Statistics 10

1. Recall: Random Variables

Definition -- usually denoted as X or Y it is the numerical outcome of a random process or experiment.

Examples: tosses of a coin, rolls of a die, the market close, a lottery, the amount of fluid in a bottle of beer, the number of students present in a class.

2. Finishing Lecture 9: Continuous Random Variables

A continuous random variable can assume an infinite number of values in an interval. So for example, our beer bottles can contain any amount of beer in an interval between 0 and 300 ml.

The most commonly observed continuous random variable is the NORMAL distribution (Chapter 1.3). The probability distribution is described by a curve and the probability of any event is described by the area under the curve. We are always interested in the probability for an interval rather than the probability of an exact value. This is simply because the area under the curve at some exact point will be zero.

Notation: Greek Letter mu or m is the symbol for the mean of the normal distribution, Greek letter sigma, or s, the standard deviation. In the Standard Normal that we use in Table A, the mean is m =0 and the standard deviation s=1.

Example: Suppose an automobile manufacturer claims their new SUV has mean in-city mileage of 16 miles per gallon. Suppose you write to the manufacturer and you find out that the standard deviation around that mean is 2 miles per gallon. This information allows you to formulate a probability model. So you think that the random variable "in city gas mileage" can be approximated by a normal distribution with a mean of 16 and a standard deviation of 2.

ASK: What is does the distribution of the in-city gas mileage look like for the population of these vehicles? What percentage do we expect to be between 14 and 18 miles per gallon? What percentage do we expect to be between 12 and 20 miles per gallon?

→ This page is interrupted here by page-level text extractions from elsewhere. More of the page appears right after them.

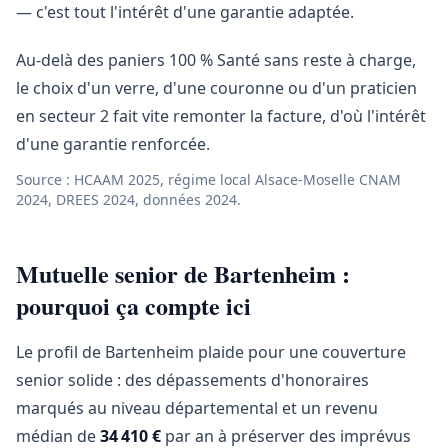
— c'est tout l'intérêt d'une garantie adaptée.
Au-delà des paniers 100 % Santé sans reste à charge,
le choix d'un verre, d'une couronne ou d'un praticien
en secteur 2 fait vite remonter la facture, d'où l'intérêt
d'une garantie renforcée.
Source : HCAAM 2025, régime local Alsace-Moselle CNAM
2024, DREES 2024, données 2024.
Mutuelle senior de Bartenheim :
pourquoi ça compte ici
Le profil de Bartenheim plaide pour une couverture
senior solide : des dépassements d'honoraires
marqués au niveau départemental et un revenu
médian de
34 410 €
par an à préserver des imprévus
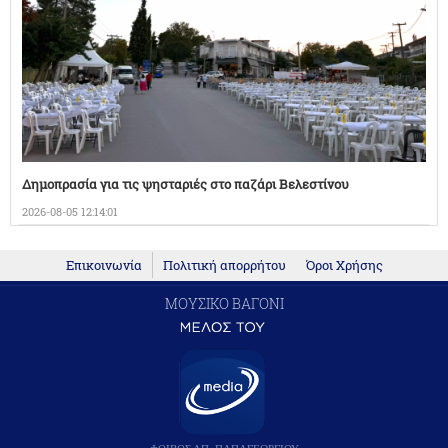
Δημοπρασία για τις ψησταριές στο παζάρι Βελεστίνου
2026-08-05 12:14:01
Επικοινωνία
Πολιτική απορρήτου
Όροι Χρήσης
ΜΟΥΣΙΚΟ ΒΑΓΟΝΙ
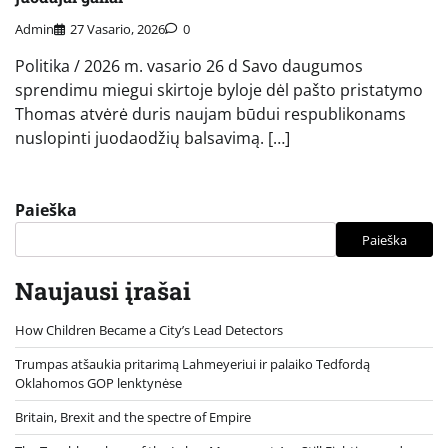
Admin
27 Vasario, 2026
0
Politika / 2026 m. vasario 26 d Savo daugumos
sprendimu miegui skirtoje byloje dėl pašto pristatymo
Thomas atvėrė duris naujam būdui respublikonams
nuslopinti juodaodžių balsavimą. […]
Paieška
Paieška
Naujausi įrašai
How Children Became a City’s Lead Detectors
Trumpas atšaukia pritarimą Lahmeyeriui ir palaiko Tedfordą
Oklahomos GOP lenktynėse
Britain, Brexit and the spectre of Empire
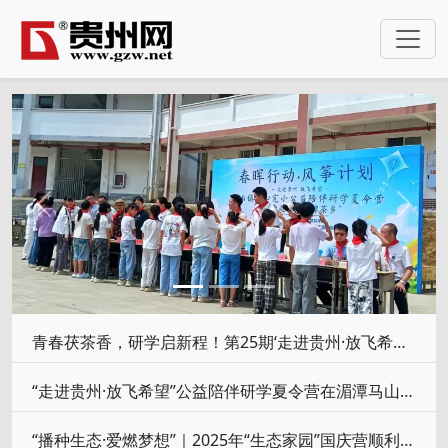
Previous
Next
青春茯茶香，研学启新程！第25期‘走进贵州·放飞希望’公益陪伴研学湄潭马山夏令营正式开营
“走进贵州·放飞希望”公益陪伴研学夏令营在湄潭马山镇中心完小开营
“播种生态·爱燃梦想”｜2025年“生态家园”国庆营顺利结营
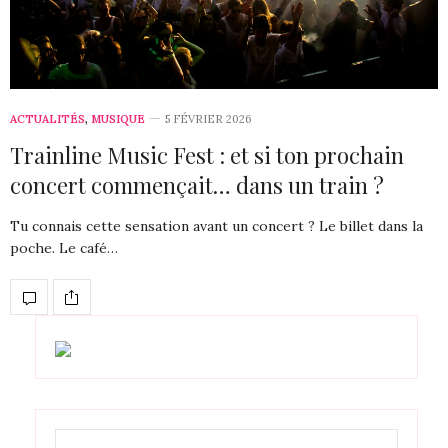
ACTUALITÉS
,
MUSIQUE
5 FÉVRIER 2026
Trainline Music Fest : et si ton prochain
concert commençait… dans un train ?
Tu connais cette sensation avant un concert ? Le billet dans la
poche. Le café…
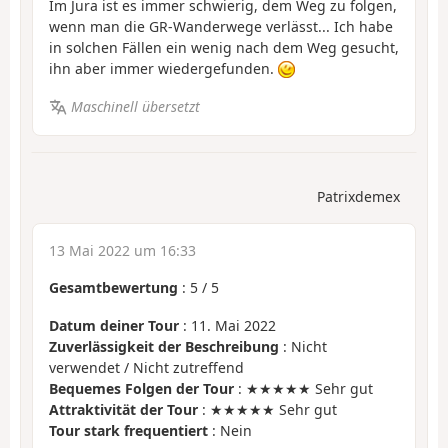
Im Jura ist es immer schwierig, dem Weg zu folgen,
wenn man die GR-Wanderwege verlässt... Ich habe
in solchen Fällen ein wenig nach dem Weg gesucht,
ihn aber immer wiedergefunden.
Maschinell übersetzt
Patrixdemex
13 Mai 2022 um 16:33
Gesamtbewertung
:
5
/
5
Datum deiner Tour
: 11. Mai 2022
Zuverlässigkeit der Beschreibung
: Nicht
verwendet / Nicht zutreffend
Bequemes Folgen der Tour
: ★★★★★ Sehr gut
Attraktivität der Tour
: ★★★★★ Sehr gut
Tour stark frequentiert
: Nein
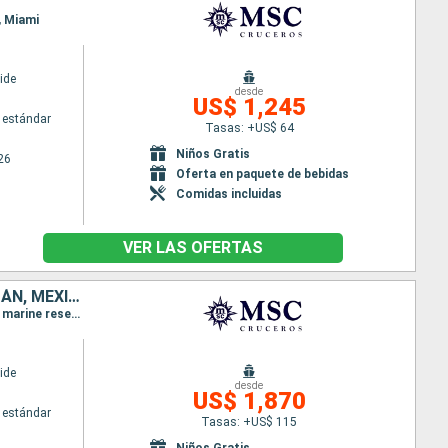
, Miami
ide
desde
US$ 1,245
 estándar
Tasas: +US$ 64
Niños Gratis
26
Oferta en paquete de bebidas
Comidas incluidas
VER LAS OFERTAS
PUERTO RICO, REPÚBLICA DOMINICANA, BAHAMAS, JAMAICA, ISLAS CAIMÁN, MÉXICO, ESTADOS UNIDOS
Itinerario : Miami, Ocean cay MSC marine reserve, San Juan, Puerto Plata, Miami, Ocean cay MSC marine reserve, Falmouth, Georgetown Islas Caiman, Cozumel, Miami
ide
desde
US$ 1,870
 estándar
Tasas: +US$ 115
Niños Gratis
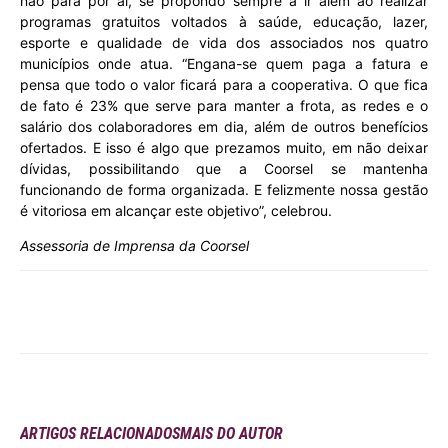
não para por aí, se propondo sempre a ir além ao realizar
programas gratuitos voltados à saúde, educação, lazer,
esporte e qualidade de vida dos associados nos quatro
municípios onde atua. “Engana-se quem paga a fatura e
pensa que todo o valor ficará para a cooperativa. O que fica
de fato é 23% que serve para manter a frota, as redes e o
salário dos colaboradores em dia, além de outros benefícios
ofertados. E isso é algo que prezamos muito, em não deixar
dívidas, possibilitando que a Coorsel se mantenha
funcionando de forma organizada. E felizmente nossa gestão
é vitoriosa em alcançar este objetivo”, celebrou.
Assessoria de Imprensa da Coorsel
ARTIGOS RELACIONADOS
MAIS DO AUTOR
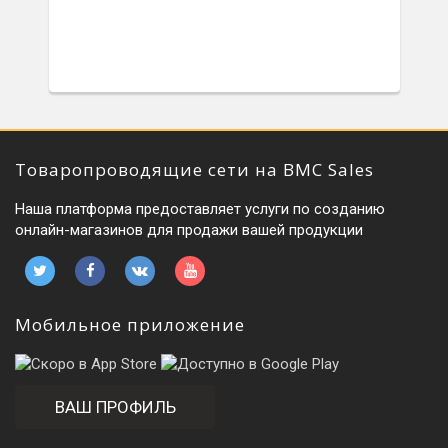
Товаропроводящие сети на BMC Sales
Наша платформа предоставляет услуги по созданию
онлайн-магазинов для продажи вашей продукции
Мобильное приложение
ВАШ ПРОФИЛЬ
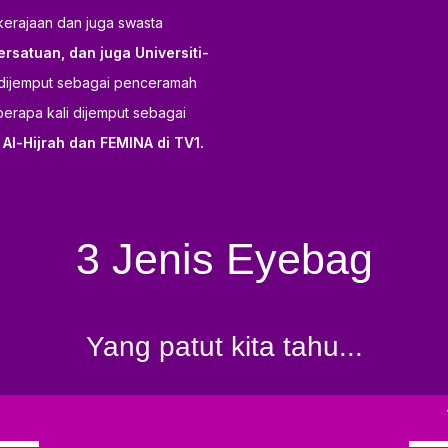
 kerajaan dan juga swasta
rsatuan, dan juga Universiti-
ng dijemput sebagai penceramah
berapa kali dijemput sebagai
Al-Hijrah dan FEMINA di TV1.
3 Jenis Eyebag
Yang patut kita tahu...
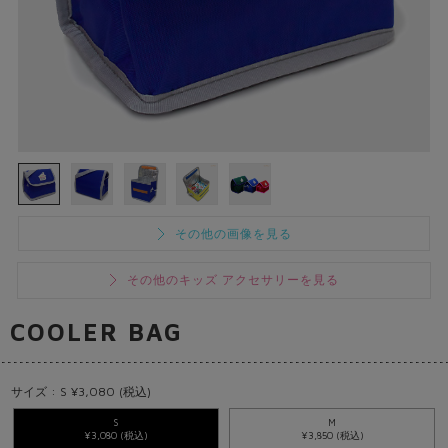
その他の画像を見る
その他のキッズ アクセサリーを見る
COOLER BAG
サイズ : S ¥3,080 (税込)
S
M
¥3,080 (税込)
¥3,850 (税込)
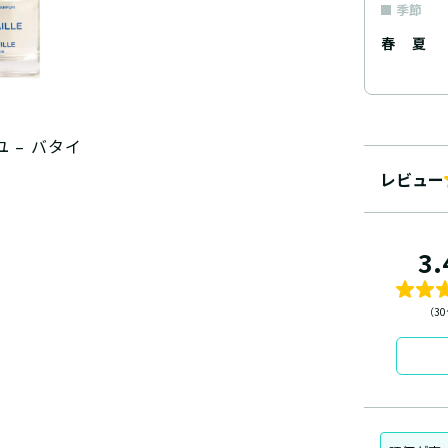
季節
春
夏
 – バタイ
レビュー
3.
（3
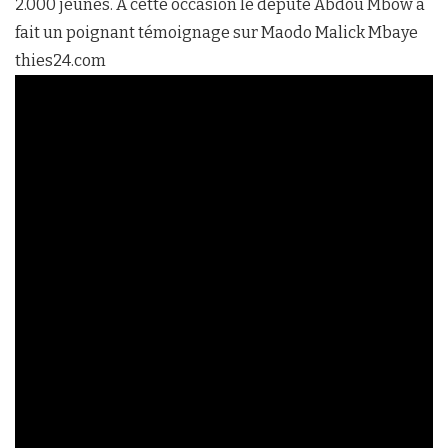
2.000 jeunes. A cette occasion le député Abdou Mbow a
fait un poignant témoignage sur Maodo Malick Mbaye
thies24.com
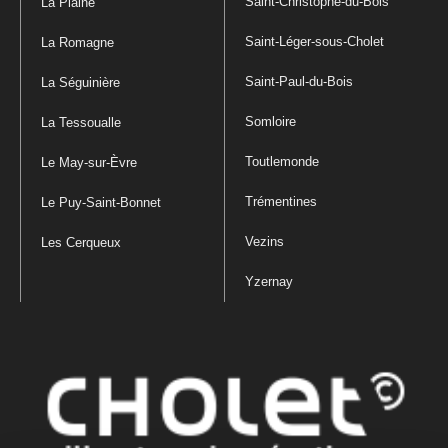
Saint-Christophe-du-Bois
La Plaine
Saint-Léger-sous-Cholet
La Romagne
Saint-Paul-du-Bois
La Séguinière
Somloire
La Tessoualle
Toutlemonde
Le May-sur-Èvre
Trémentines
Le Puy-Saint-Bonnet
Vezins
Les Cerqueux
Yzernay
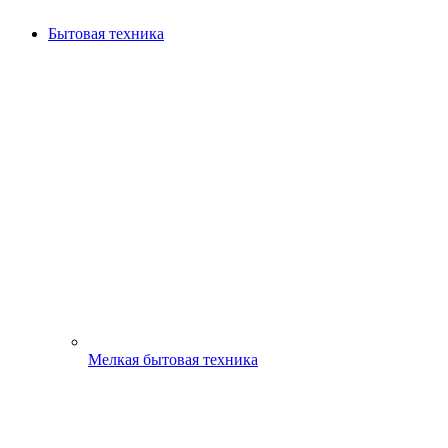
Бытовая техника
Мелкая бытовая техника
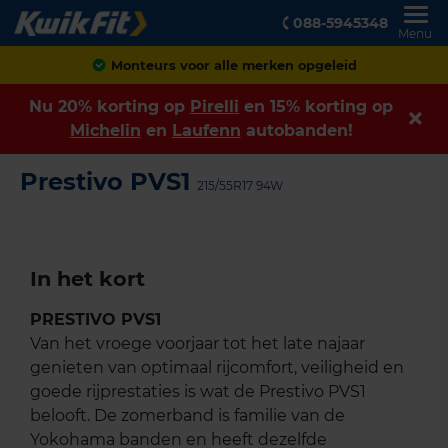
088-5945348
Menu
Monteurs voor alle merken opgeleid
Nu 20% korting op
Pirelli
en 15% korting op
Michelin
en
Laufenn
autobanden!
Prestivo PVS1
215/55R17 94W
In het kort
PRESTIVO PVS1
Van het vroege voorjaar tot het late najaar
genieten van optimaal rijcomfort, veiligheid en
goede rijprestaties is wat de Prestivo PVS1
belooft. De zomerband is familie van de
Yokohama banden en heeft dezelfde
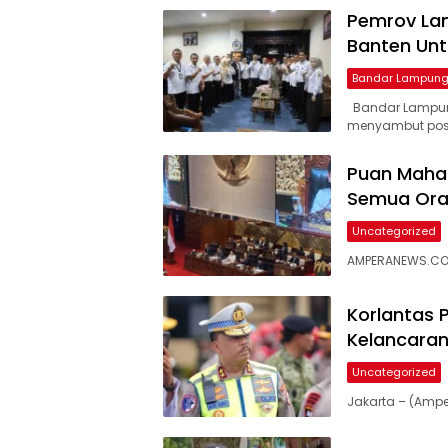
siber
Pemrov La
lebih
Banten Un
eksklusif,
Bandar Lampun
bergaya
trendi,
Bandar Lampun
mengandung
menyambut posi
unsur
amperanews.com
edukasi,
Puan Maha
gaya
Semua Ora
hidup,
hiburan,
Uncategorized
bebas
AMPERANEWS.COM
dari
SARA,
narkoba
Korlantas P
dan
Kelancaran
berita
Uncategorized
asusila
Media
Jakarta – (Ampe
Cetak
dan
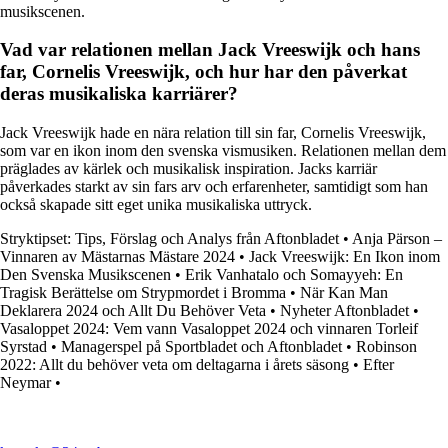
musikscenen.
Vad var relationen mellan Jack Vreeswijk och hans
far, Cornelis Vreeswijk, och hur har den påverkat
deras musikaliska karriärer?
Jack Vreeswijk hade en nära relation till sin far, Cornelis Vreeswijk,
som var en ikon inom den svenska vismusiken. Relationen mellan dem
präglades av kärlek och musikalisk inspiration. Jacks karriär
påverkades starkt av sin fars arv och erfarenheter, samtidigt som han
också skapade sitt eget unika musikaliska uttryck.
Stryktipset: Tips, Förslag och Analys från Aftonbladet
•
Anja Pärson –
Vinnaren av Mästarnas Mästare 2024
•
Jack Vreeswijk: En Ikon inom
Den Svenska Musikscenen
•
Erik Vanhatalo och Somayyeh: En
Tragisk Berättelse om Strypmordet i Bromma
•
När Kan Man
Deklarera 2024 och Allt Du Behöver Veta
•
Nyheter Aftonbladet
•
Vasaloppet 2024: Vem vann Vasaloppet 2024 och vinnaren Torleif
Syrstad
•
Managerspel på Sportbladet och Aftonbladet
•
Robinson
2022: Allt du behöver veta om deltagarna i årets säsong
•
Efter
Neymar
•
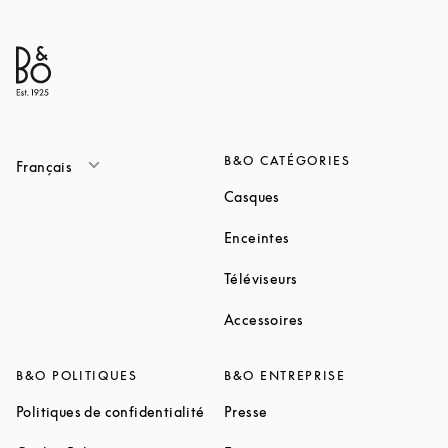
B&O CATÉGORIES
Français
Link Opens in New Tab
Casques
Link Opens in New Tab
Enceintes
Link Opens in New Ta
Téléviseurs
Link Opens in New Ta
Accessoires
B&O POLITIQUES
B&O ENTREPRISE
Link Opens in New Tab
Link Opens in New Tab
Politiques de confidentialité
Presse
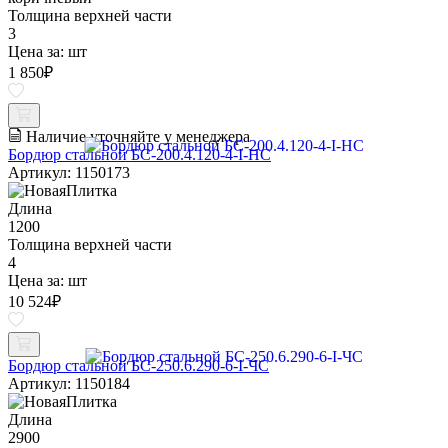
Толщина верхней части
3
Цена за:
шт
1 850
₽
Наличие уточняйте у менеджера
Бордюр стальной БС-200.4.120-4-I-НС
Артикул: 1150173
Длина
1200
Толщина верхней части
4
Цена за:
шт
10 524
₽
Бордюр стальной БС-250.6.290-6-I-ЧС
Артикул: 1150184
Длина
2900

Example: Suppose you work for a magazine that tests new autos and trucks. If you were to test this SUV, what is the probability that the one you purchased averages less than 13 miles to the gallon? What is the probability that you would purchase one that gets more than 20 miles? Suppose you were to purchase one that gets better than 20 miles per gallon, is your probability model necessarily wrong?

Example: Suppose you are thinking about investing some money in a mutual fund. Past data shows that the fund returned a mean of 19.8% with a standard deviation of 13.40%. Suppose we know it is normally distributed. Based on this information, what is the probability that you will experience a loss (get a return of less than zero). This year-to-date, the fund has returned -9.07 (a loss). What is the probability of getting a return that low or lower? Is the model necessarily wrong?

3. Random Variables have means too (4.4)

The mean of a list (from Chapter 1.2) is x-bar. It's an ordinary average that gives every value in the list equal weight. The mean of a random variable is also an average, but slightly different, it assigns probabilities to the outcomes and they do not need to be equal.

The examples above give a mean (and standard deviation) for a random variable.

Symbols: the mean of probability distribution is Greek letter mu, μ , and its standard deviation is denoted by sigma, σ , Where have you seen this before? (Chapter 1.3)

Generally, random variables are written μ_x pronounced "mu sub x" to represent the mean of any random variable x, not just normal ones. What would the symbol μ_ymean to you?

4. The mean of a discrete random variable: The Expected Value

A discrete random variable is countable and finite. Recall some outcomes are naturally discrete such as you can't roll a 3.1 or you can't have 351.7 employees at a firm or you can't have 3.91 customer complaints today. Discrete variables jump from one value to the next.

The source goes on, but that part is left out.